How to be a Sane Failing Pastor, Which Should be Your Pastoral Goal

“Their church is doing great. They just built a second building.”

–What people base church success on and why so many pastors feel like failures.
@FailingPastor

 

One of the main sources of pastoral depression, and all other forms of depression, is comparison.

“Comparison steals contentment” is the old quote you hear in various forms. There is truth there.

Most comparison is based on what you see. Being the pastor of a small church with a pathetic building situation is depressing on many levels.

People in your church will frequently demand the impossible from the group and make fun of its small size. It develops a complex as everyone feels a little foolish in our little group. People visit the church and then never come back, making the whole group feel rejected, embarrassed, and a tad defensive.
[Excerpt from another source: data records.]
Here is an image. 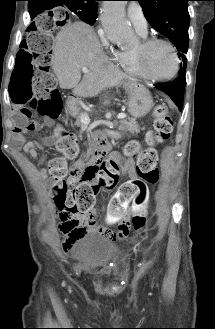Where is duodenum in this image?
Returning <instances> with one entry per match:
<instances>
[{
	"mask_svg": "<svg viewBox=\"0 0 215 329\" xmlns=\"http://www.w3.org/2000/svg\"><path fill=\"white\" fill-rule=\"evenodd\" d=\"M71 98H72L71 96L68 97V99H71ZM98 153L99 154H105V153L108 154V151L106 149H101L98 151Z\"/></svg>",
	"mask_w": 215,
	"mask_h": 329,
	"instance_id": "410a0bca",
	"label": "duodenum"
}]
</instances>
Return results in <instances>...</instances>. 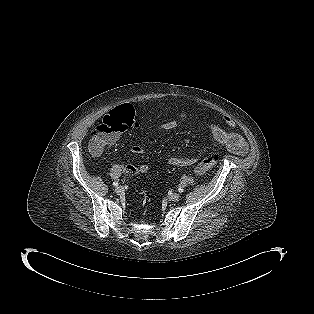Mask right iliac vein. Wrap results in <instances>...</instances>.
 <instances>
[{
  "label": "right iliac vein",
  "instance_id": "63e3f726",
  "mask_svg": "<svg viewBox=\"0 0 314 314\" xmlns=\"http://www.w3.org/2000/svg\"><path fill=\"white\" fill-rule=\"evenodd\" d=\"M123 191H124V188H123L122 186H117V187L115 188V192H116L117 194H121V193H123Z\"/></svg>",
  "mask_w": 314,
  "mask_h": 314
}]
</instances>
People from other churches constantly tell you how great their church is. How many got saved. How many attend. How much their new building project costs. The new exciting programs your church could never afford that they started and won their whole city to Christ.

Pastors are constantly given advice from “more successful” pastors (and there will always be a more successful pastor) about how to do things and “here’s your problem.” If we could all just be as cool as those cool guys in their cool churches.

Pastors read church advice, all of which makes us feel even more dumb. Not only does my church not do anything remotely as cool, there’s not even a chance in all the world we would be able to pull off the cool ideas we’re all supposed to implement.

In the end, none of these things has anything to do with church success. The fact that a church has more people and more building doesn’t mean it has more spiritual stuff going on.

But this is how humans gauge performance. How do we rank? The only way to know is to measure. So we make measurable statistics the barometer of success.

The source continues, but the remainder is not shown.